# Chip of the Day: TRW MPY-16AJ – Making Multiplication Manageable

In Primary School students are tasked with memorizing their multiplication tables. Taking the time to manually calculate 6×5 is much slower than simply committing the result to memory. This allows more complex math to be processed quicker as the students skills develop. Typically this is limited to numbers up to 12×12, resulting in 144 results to ‘store.’ In computing the same can be done. A ROM can be used as a lookup table for multiplication. The problem is it does not scale well. Handling 4×4-bit multiplication requires a 256×8 ROM (2^{m+n} addresses and m+n outputs). This could be handled by a many ROMs available in the 1970’s. Anything more than 4-bits though was simply not possible.
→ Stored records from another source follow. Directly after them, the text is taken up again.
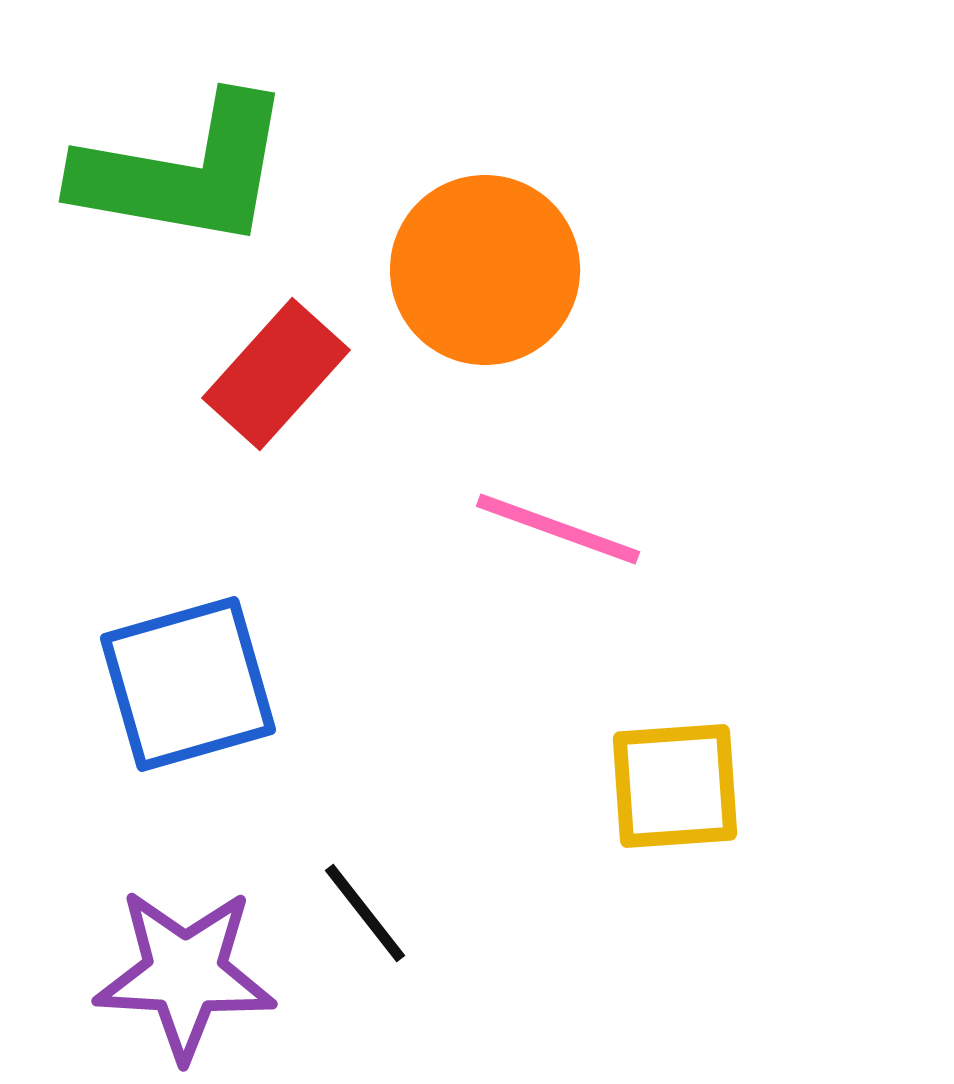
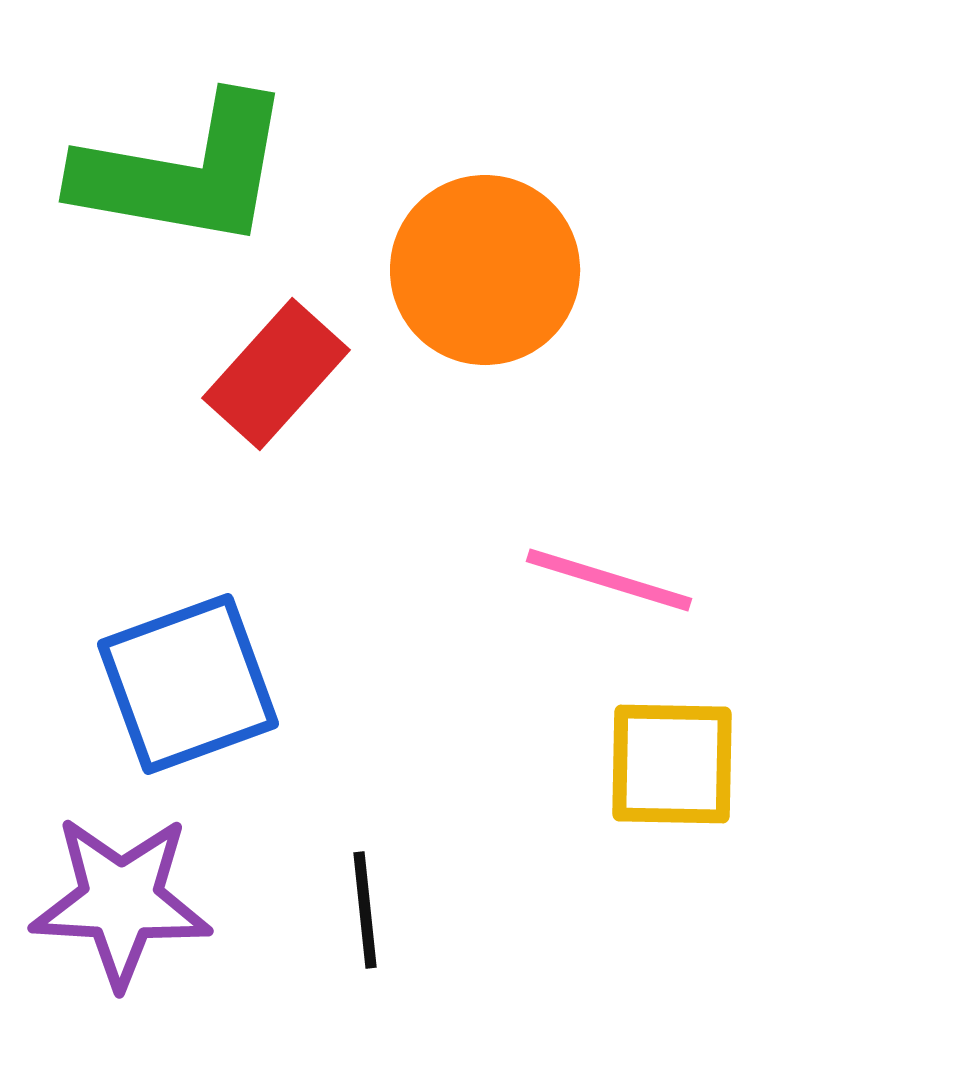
pink line: moved 51 px right, 51 px down; rotated 3 degrees counterclockwise
blue square: rotated 4 degrees counterclockwise
yellow square: moved 3 px left, 22 px up; rotated 5 degrees clockwise
black line: moved 3 px up; rotated 32 degrees clockwise
purple star: moved 64 px left, 73 px up
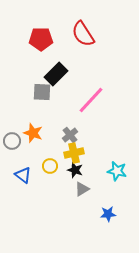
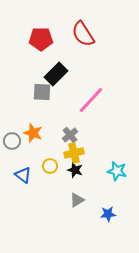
gray triangle: moved 5 px left, 11 px down
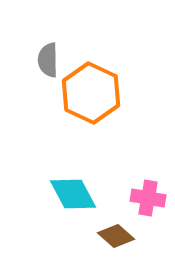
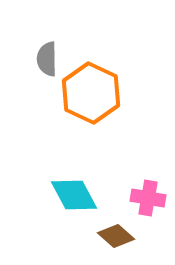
gray semicircle: moved 1 px left, 1 px up
cyan diamond: moved 1 px right, 1 px down
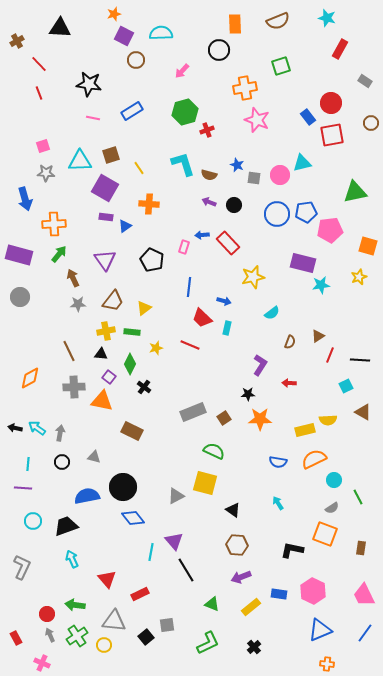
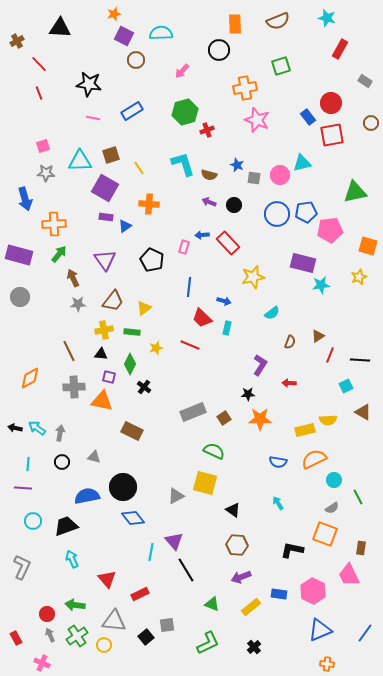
yellow cross at (106, 331): moved 2 px left, 1 px up
purple square at (109, 377): rotated 24 degrees counterclockwise
pink trapezoid at (364, 595): moved 15 px left, 20 px up
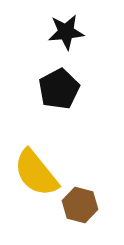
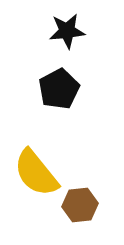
black star: moved 1 px right, 1 px up
brown hexagon: rotated 20 degrees counterclockwise
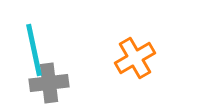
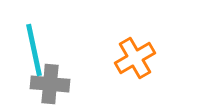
gray cross: moved 1 px right, 1 px down; rotated 12 degrees clockwise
This gave rise to the need for multipliers to calculate the result.

This was a problem TRW set out to rectify in 1976. TRW LSI Products was formed in the 1960’s to commercialize the transistor products that had been developed by Pacific Semiconductors, a division of TRW. It was James Buie who invented the TTL logic gate in 1961 while working for TRW. TTL went on to become the logic standard throughout the 1970’s and 80’s. TRW was involved in aerospace, helping design planes, satellites, and missiles, fields that required processing of signals data, what became known as Digital Signal Processing (DSP). In the 1980’s processors were designed to handle this, such as the TI TMS320 series, but in the 1970’s it had to be done with discrete components. DSP systems had several needed blocks, Fast ADCs, ALUs, and multipliers. TRW invented fast ADCs to handle the inputs, and ALUs were available such as AMDs Am2901 or even the TTL series 74181s. Multipliers however were not widely available, especially for large bit-widths.
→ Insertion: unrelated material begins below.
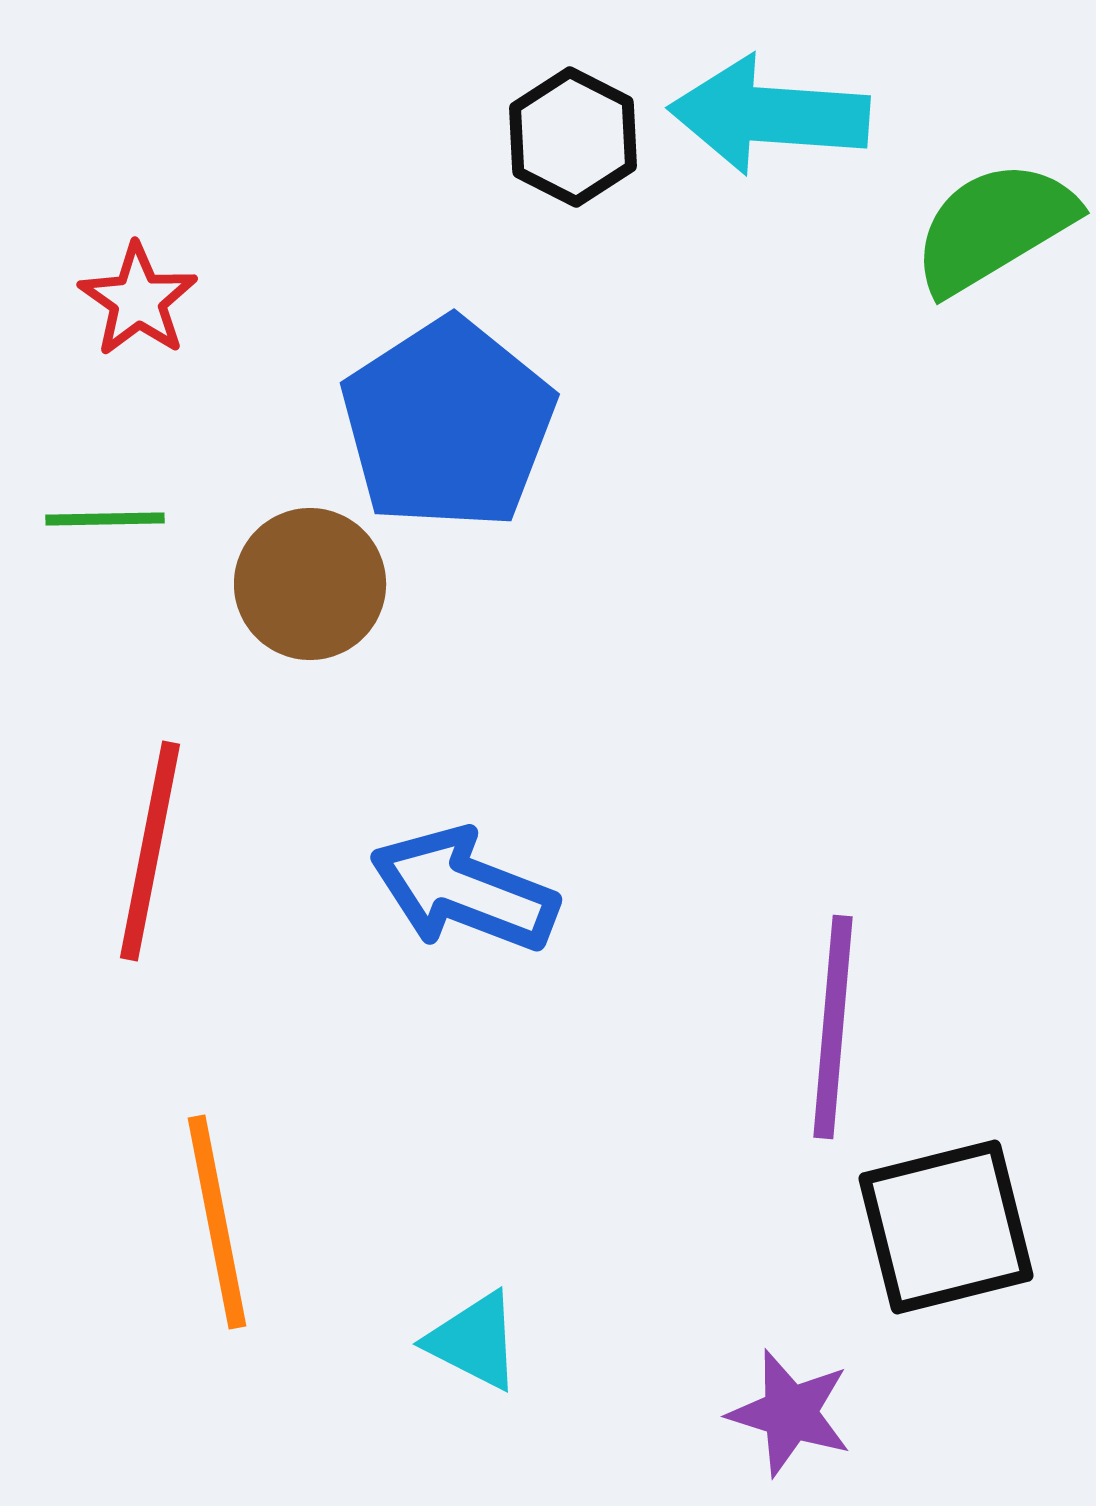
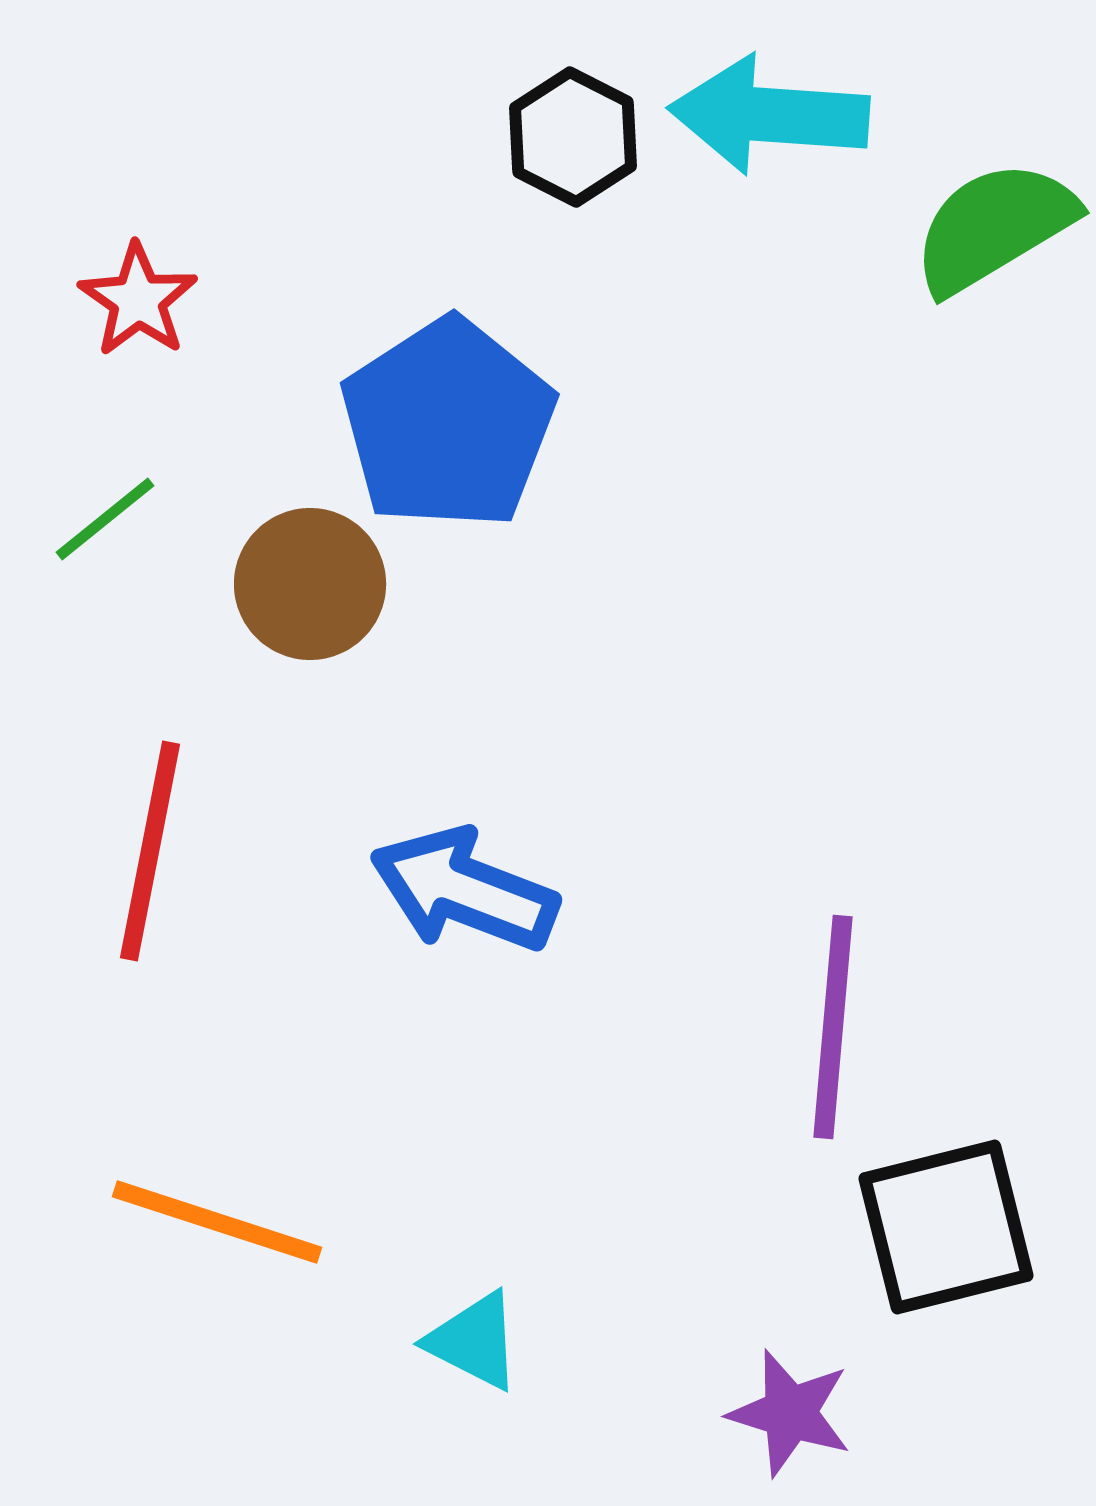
green line: rotated 38 degrees counterclockwise
orange line: rotated 61 degrees counterclockwise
TRW’s first multiplier was a custom device to work with their own avionics processing system. It was made on a Bipolar process, and multiplexed the entire product, using around 40 pins total (the entire product was multiplexed with the operands). It could handle a multiply in 330ns worst case. Interestingly yields of the device were considered ‘excellent’ at 3 working devices per wafer (out of 19 per wafer (most likely a 2″ wafer)). Today, yields like that would be completely unacceptable.
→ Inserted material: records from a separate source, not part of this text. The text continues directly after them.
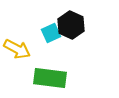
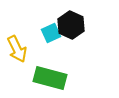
yellow arrow: rotated 36 degrees clockwise
green rectangle: rotated 8 degrees clockwise
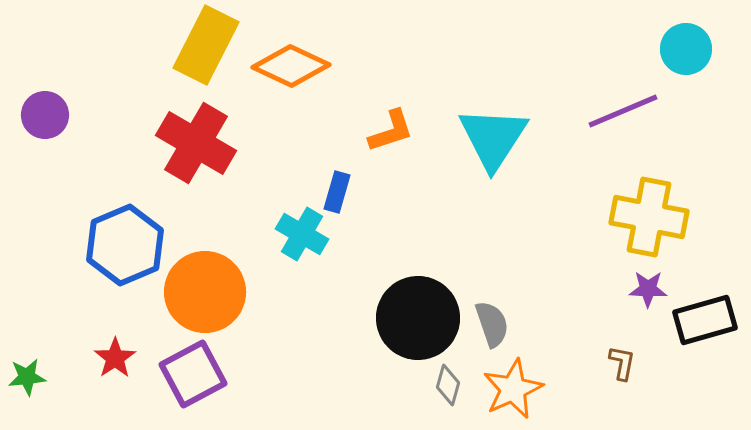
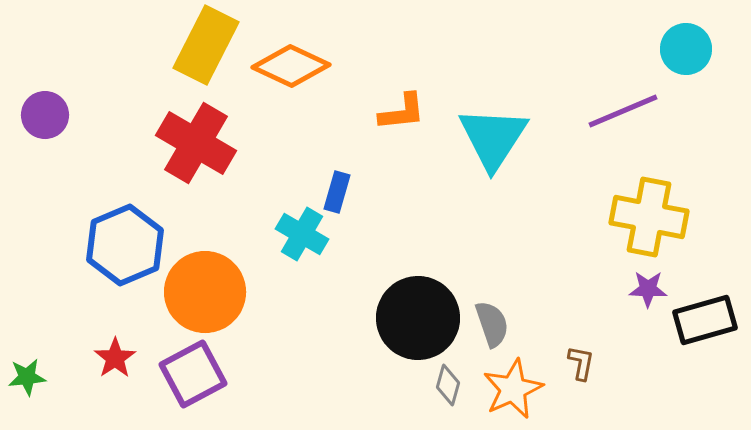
orange L-shape: moved 11 px right, 19 px up; rotated 12 degrees clockwise
brown L-shape: moved 41 px left
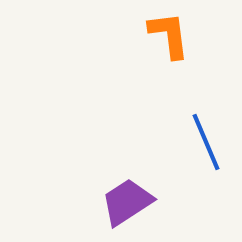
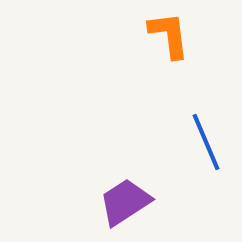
purple trapezoid: moved 2 px left
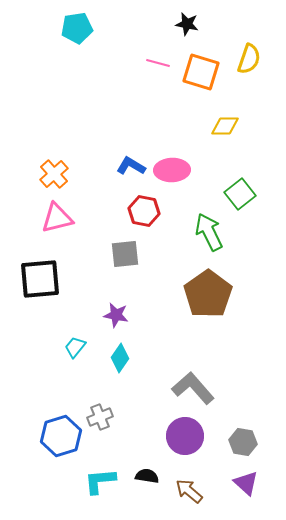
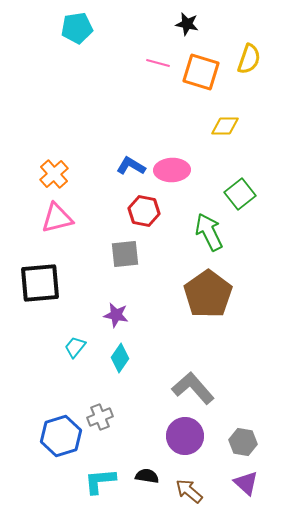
black square: moved 4 px down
TRW designed the MPY-16AJ as a brute-force 16×16 multiplier. It was designed on a Bipolar process with around 3600 gates. It implements a series of AND gates and CARRY-SAVE-ADDERS to implement the multiplication. There are faster methods, but they come at the cost of complexity and power draw. As designed the the MPY-16AJ dissipates 5 Watts while handling a signed (2’s complement) multiplication in a worse case 230ns). They MPY16 was packaged in a large 64-pin package to limit the # of pins that had to be multiplexed. The lower 16-bits of the product are multiplexed with one of the operands. This is acceptable as in many applications the upper 16-bits of the product are sufficient accuracy. The 64-pin package allowed for not less multiplexing, but also a much larger surface for heat dissipation. A heatsink was also affixed to the package as well.

Later versions of the MPY-16 added support for unsigned multiplication as well (the MPY16H) and became the standard for 16-bit multipliers. Compatible multipliers were made by Analog Devices (ADSP1016, 40-50ns at 150mW) and LOGIC LMU16/216) in CMOS, by Weitek (WTL1516/A/B, 50-100ns at 0.9-1.8W) in NMOS, by Synertek (SY66016 100ns at 1.5W) in HMOS, by AMD (Am29516 38ns at 4W) in ECL, as well as many others. These were implemented internally with different processes, and different multiplier algorithms but externally they all mimicked the standard TRW MPY16J and served as the basis of many signal processing and high end math computers. As a testament to their usefulness, the MPY16 was also copied by the USSR as the 1802VR5. The TRW MPY16 was last made in the mid-1980’s but its clones continued to be made into the 1990’s. Today its functions can be handled by any DSP, CPU or even coded into a FPGA, but for a time, the MPY16 multiplied the efficiency of many processing systems.

August 22nd, 2018 at 3:01 pm

Was a yield of 16% really that bad at that point? I seem to recall watching films of testers on such lines red-dotting at least 70% of the chips on a wafer and that being called typical.

August 22nd, 2018 at 3:06 pm

If they were getting 30% yields they probably would have been happy.